I would have allowed player A to consult a prediction market made by other a bunch of other inexperienced players on who was really honest or lying. After all, in the real world, whoever was making the final decision on what plan to execute would be able to ask a prediction market what it thought. But the problem is that if I make a prediction market that’s supposed to only be for other players around player A’s level, somebody will just use a chess engine to cheat, bet in the market, and make it unrealistically accurate.
Chess is simulable, unlike the real world. If the player and advisors can use paper and pencil, or type in a chat, they can play chess.
I think whether the advisors can use a chess engine is just part of the rules of the game, and you make the prediction market among those relevant advisors only.
Yes, if this were only about chess, then having the advisors play games with each other as A watched would help A learn who to trust. I’m saying that since the real-world scenario we’re trying to model doesn’t allow such a thing to happen, we artificially forbid this in the chess game to make it more like the real-world scenario. The prediction market thing, similarly, would require being able to do a test run so that the dishonest advisors could lose their money by the time A had to make a choice.
I don’t think the advisors should be able to use chess engines, because then even the advisors themselves don’t understand the reasoning behind what the chess engines are saying. The premise of the experiment involves the advisors telling A “this is my reasoning on what the best move is; try to evaluate if it’s right.”

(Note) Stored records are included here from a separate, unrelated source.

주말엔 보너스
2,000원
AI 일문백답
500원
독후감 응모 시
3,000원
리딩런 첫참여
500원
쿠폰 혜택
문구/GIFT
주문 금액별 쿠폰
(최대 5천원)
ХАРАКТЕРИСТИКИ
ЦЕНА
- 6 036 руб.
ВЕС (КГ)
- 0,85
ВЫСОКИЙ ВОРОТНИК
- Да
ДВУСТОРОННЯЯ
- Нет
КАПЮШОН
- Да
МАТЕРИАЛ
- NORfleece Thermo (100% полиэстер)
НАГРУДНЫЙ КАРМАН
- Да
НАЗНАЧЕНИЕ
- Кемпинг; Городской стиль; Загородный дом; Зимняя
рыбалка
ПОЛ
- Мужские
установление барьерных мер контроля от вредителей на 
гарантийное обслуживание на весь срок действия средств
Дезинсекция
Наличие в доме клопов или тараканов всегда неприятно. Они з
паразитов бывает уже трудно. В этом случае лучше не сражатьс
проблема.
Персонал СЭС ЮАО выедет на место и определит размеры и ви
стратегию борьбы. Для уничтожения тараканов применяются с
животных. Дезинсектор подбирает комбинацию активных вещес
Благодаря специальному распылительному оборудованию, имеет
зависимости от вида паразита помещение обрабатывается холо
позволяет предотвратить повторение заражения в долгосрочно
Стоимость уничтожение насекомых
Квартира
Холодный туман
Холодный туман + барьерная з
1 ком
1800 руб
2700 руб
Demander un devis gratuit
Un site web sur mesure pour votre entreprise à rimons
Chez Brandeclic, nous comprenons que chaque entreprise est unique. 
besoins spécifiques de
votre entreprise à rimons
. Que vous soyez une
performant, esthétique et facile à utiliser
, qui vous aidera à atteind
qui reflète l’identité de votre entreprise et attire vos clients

I think it is very hard to artificially forbid that: there isn’t a well-defined boundary between playing out a full game and a conversation like:
“that other advisor says playing Rd4 is bad because of Nxd4, but after Nxd4 you can play Qd6 and win”

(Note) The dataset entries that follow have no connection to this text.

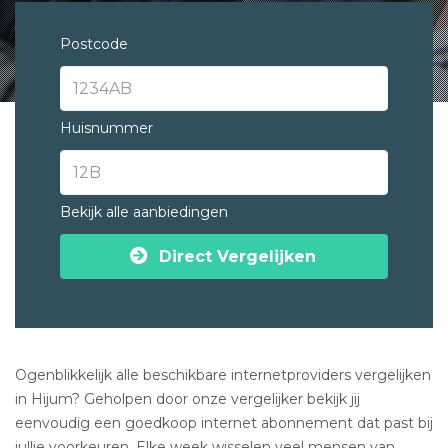
Postcode
Huisnummer
Bekijk alle aanbiedingen
Direct Vergelijken
Ogenblikkelijk alle beschikbare internetproviders vergelijken
in Hijum? Geholpen door onze vergelijker bekijk jij
eenvoudig een goedkoop internet abonnement dat past bij
jullie voorkeuren. Elke week wisselen veel mensen van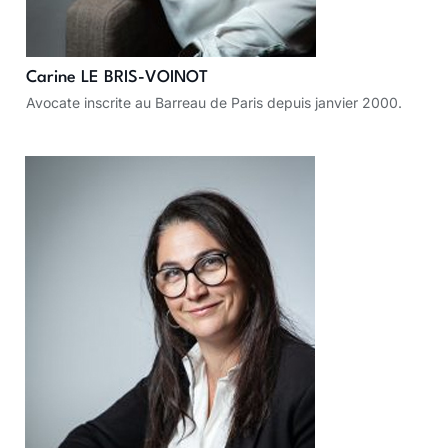
Carine LE BRIS-VOINOT
Avocate inscrite au Barreau de Paris depuis janvier 2000.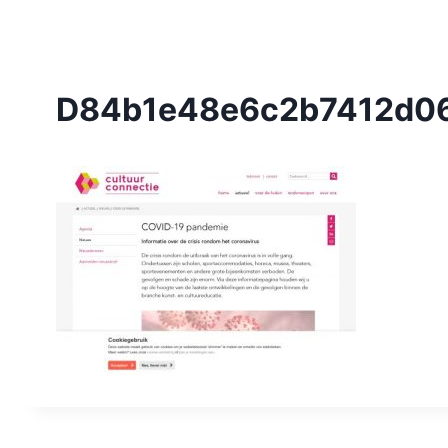
D84b1e48e6c2b7412d06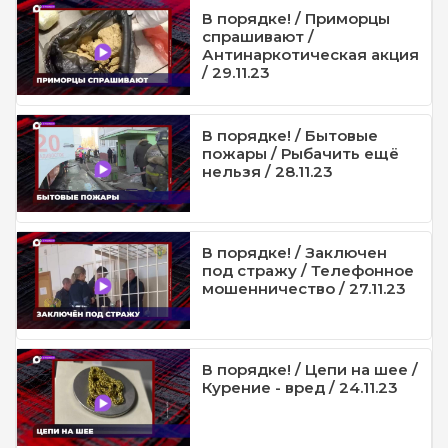
В порядке! / Приморцы
спрашивают /
Антинаркотическая акция
/ 29.11.23
В порядке! / Бытовые
пожары / Рыбачить ещё
нельзя / 28.11.23
В порядке! / Заключен
под стражу / Телефонное
мошенничество / 27.11.23
В порядке! / Цепи на шее /
Курение - вред / 24.11.23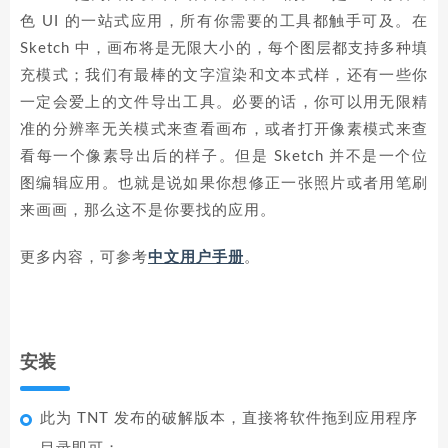
色 UI 的一站式应用，所有你需要的工具都触手可及。在
Sketch 中，画布将是无限大小的，每个图层都支持多种填
充模式；我们有最棒的文字渲染和文本式样，还有一些你
一定会爱上的文件导出工具。必要的话，你可以用无限精
准的分辨率无关模式来查看画布，或者打开像素模式来查
看每一个像素导出后的样子。但是 Sketch 并不是一个位
图编辑应用。也就是说如果你想修正一张照片或者用笔刷
来画画，那么这不是你要找的应用。
更多内容，可参考
中文用户手册
。
安装
此为 TNT 发布的破解版本，直接将软件拖到应用程序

“No, Qd6 doesn’t win, playing Bf7 breaks up the attack.”
One thing that might work, though, is to deny back-and-forth between advisors. If each advisor can send one recommendation, and maybe one further response to a question from A, but not have a free-form conversation, that would deny the ability to play out a game.
Yeah, that’s a bit of an issue. I think in real life you would have some back-and-forth ability between advisors, but the complexity and unknowns of the real world would create a qualitative difference between the conversation and an actual game—which chess doesn’t have. Maybe we can either limit back-and-forth like you suggested, or just have short enough time controls that there isn’t enough time for that to get too far.